Whilst the medication controls his acute psychotic symptoms such as hallucinations and delusions, medication such as antipsychotic medication does not control or stop the social and interpersonal deficits that accompany schizoaffective disorder. Although the prognosis with his condition is good in relation to remaining stable and not psychotic it doesn’t change his ability to function interpersonally and is likely to continue to struggle with this. This also has implications for his parenting and being able to understand and deal with the sophisticated issues that often confront children.

  1. Dr H opined further:

[Mr Padley] does have a disability in that he suffers from his chronic mental condition which impacts on his ability to function at a sophisticated interpersonal level. However he is quite capable of functioning and providing care at a functional level. The main issue is being able to use his judgment regarding subtleties such as impulse control and delaying and monitoring. For example being able to judge whether a child’s language is appropriate and being able to wait for her growth. The example of his poor judgment include arranging for the child to have physiotherapy for mobility, then speech therapy and blood tests with regard to bruising.

  1. I see no reason at all to doubt the father’s evidence that he has seen his psychiatrist, Dr G regularly since February 2009. Similarly, I have no reason to doubt his evidence that he takes his prescribed medication on a regular basis.
  2. I accept the evidence of the father, to the effect that the “accompaniment” requirement has caused inconvenience to members of his family who have taken on this role. Despite this inconvenience, the father’s family has facilitated the child’s time with him for a period approaching two years.

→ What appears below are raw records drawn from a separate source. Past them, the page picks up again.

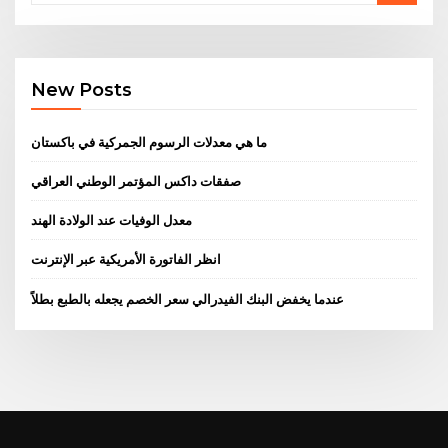
New Posts
ما هي معدلات الرسوم الجمركية في باكستان
صفقات داكس المؤتمر الوطني العراقي
معدل الوفيات عند الولادة الهند
انظر الفاتورة الأمريكية عبر الإنترنت
عندما يخفض البنك الفيدرالي سعر الخصم يجعله بالطبع بطلاً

  3. I accept also that the father’s family holds a regular dinner each Friday night and that he regards this event as an important part of the child’s heritage. The father deposed that he must leave the dinner after the first course in order to return the child to the mother at 7.00 pm.

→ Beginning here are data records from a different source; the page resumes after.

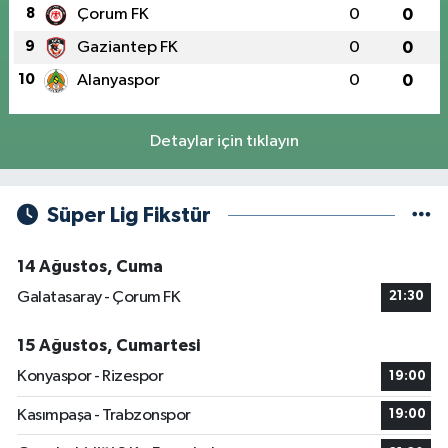
8
Çorum FK
0
0
9
Gaziantep FK
0
0
10
Alanyaspor
0
0
Detaylar için tıklayın
Süper Lig Fikstür
14 Ağustos, Cuma
Galatasaray - Çorum FK
21:30
15 Ağustos, Cumartesi
Konyaspor - Rizespor
19:00
Kasımpaşa - Trabzonspor
19:00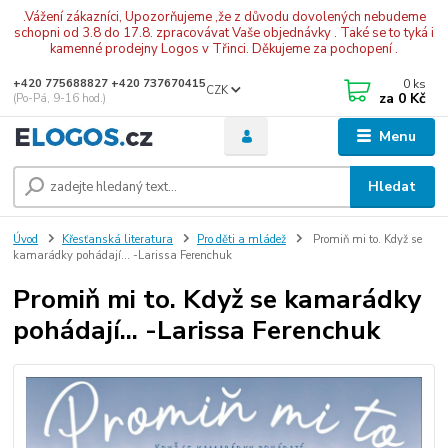
.Vážení zákazníci, Upozorňujeme ,že z důvodu dovolených nebudeme
schopni od 3.8 do 17.8. zpracovávat Vaše objednávky . Také se to tyká i
kamenné prodejny Logos v Třinci. Děkujeme za pochopení .
0
ks
+420 775688827 +420 737670415
CZK
za
0 Kč
(Po-Pá, 9-16 hod.)
Menu
Hledat
Úvod
Křesťanská literatura
Pro děti a mládež
Promiň mi to. Když se
kamarádky pohádají... -Larissa Ferenchuk
Promiň mi to. Když se kamarádky
pohádají... -Larissa Ferenchuk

  4. The ICL did not support an extension of the child’s time with the father at this stage. It seemed to be foreshadowed that the parties would seek an updated report from Dr H in the reasonably immediate future, and, in my view, an extension of time would best await the availability of this additional expert evidence.
  5. I accept the mother’s evidence that a weekly conclusion of time with the father at 8.00 pm would be a tiring experience for the child. For that reason also, I am not prepared to extend time on Friday evenings. I would have taken a different view in relation to a one-off special occasion.
  6. The parents and the ICL have agreed to a scaling back of the “accompaniment” requirement, which has been implemented since the orders of 10 November 2017. The father deposed that the child has spent time alone with him on forty occasions since the orders of 10 November 2017 and that there have been no concerning incidents. I accept this evidence.
  7. I am persuaded that a further, but not total, removal of the requirement for “accompaniment” is now appropriate and in the best interests of the child. I am of the view that they should have greater freedom do enjoyable activities and participate in the events of daily life together.
  8. It seems to me that accompaniment for the first hour of the child’s time with the father would be sufficient to ensure that there is no likelihood of any difficulties on that particular day. I am prepared to assume that all of the people listed in the Orders of 10 November 2017 would remain with the father and the child if they perceived that there was any reason to do so in the child’s best interests. I will make orders accordingly.